The families of 1,200 patients who died prematurely in recent years while in the care of NHS doctors and nurses might beg to differ.A shocking 2010 report by Queen's Counsel Robert Francis found that NHS patients were left unattended "for unacceptable amounts of time" in urine- and feces-soaked beds. At one NHS hospital, four members of the same family -- including a newborn girl -- died within 18 months of each other because of medical blunders. "There can no longer be any excuse for denying the enormity of what occurred," Francis noted, harshly criticizing "a lack of care and mistreatment which have no place in any civilized and well-run health service."

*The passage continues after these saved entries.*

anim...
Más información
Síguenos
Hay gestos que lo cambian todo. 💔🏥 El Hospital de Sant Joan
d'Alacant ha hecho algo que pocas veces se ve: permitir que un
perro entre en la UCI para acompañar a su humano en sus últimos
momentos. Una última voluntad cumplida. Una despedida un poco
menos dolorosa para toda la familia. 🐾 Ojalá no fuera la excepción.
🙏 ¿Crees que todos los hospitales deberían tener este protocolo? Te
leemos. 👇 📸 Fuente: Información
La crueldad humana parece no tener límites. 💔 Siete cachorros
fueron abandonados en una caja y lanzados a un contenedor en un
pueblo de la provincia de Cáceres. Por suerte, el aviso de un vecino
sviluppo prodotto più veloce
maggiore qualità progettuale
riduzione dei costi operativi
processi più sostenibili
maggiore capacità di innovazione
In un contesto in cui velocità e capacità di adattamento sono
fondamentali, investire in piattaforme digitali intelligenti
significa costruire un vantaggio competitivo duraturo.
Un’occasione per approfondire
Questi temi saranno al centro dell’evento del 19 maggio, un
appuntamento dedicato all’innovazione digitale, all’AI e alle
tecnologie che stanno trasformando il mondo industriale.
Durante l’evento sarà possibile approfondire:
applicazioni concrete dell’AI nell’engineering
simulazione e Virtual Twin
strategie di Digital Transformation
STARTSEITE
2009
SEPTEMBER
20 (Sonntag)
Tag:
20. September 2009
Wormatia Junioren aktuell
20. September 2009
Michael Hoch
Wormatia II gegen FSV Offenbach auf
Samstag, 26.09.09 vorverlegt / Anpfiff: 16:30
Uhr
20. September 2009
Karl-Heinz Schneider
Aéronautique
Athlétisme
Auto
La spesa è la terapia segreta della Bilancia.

Yet Berwick has called NHS a "global treasure," saying he is "a romantic about NHS. I love it." It's no coincidence that this centrally planned, government-run health care system appeals to a Harvard-educated pediatrician who views patients not as individuals, but as members of collective "units of concern" defined by age, disease or socioeconomic status. Berwick has criticized the use of new life-saving technologies and wants non-physician "primary care providers" to ration care by controlling access to specialists and diagnostic tests to reduce each "unit's" per-capita costs. He has also characterized aggressive interventions in terminally ill patients as "assaults," not heroic attempts to extend their lives.

This is a radical departure from the focus on individual patients and their private relationship with doctors of their choice that have made American medicine the best in the world. And while Berwick was among the first to introduce industrial-style quality controls in 3,000 American hospitals, which by all accounts has been a huge success in improving patient care, his rigidly ideological view that America's health system should mimic Britain's NHS is inimical to the preservation of individual freedom and high-quality care. His nomination should be decisively rejected by the Senate. Americans live longer, healthier lives than Brits precisely because government bureaucrats have not been in charge of their health care for the past 60 years. If confirmed by the Senate, Berwick will define that quality down to British standards. That would not be choosing well.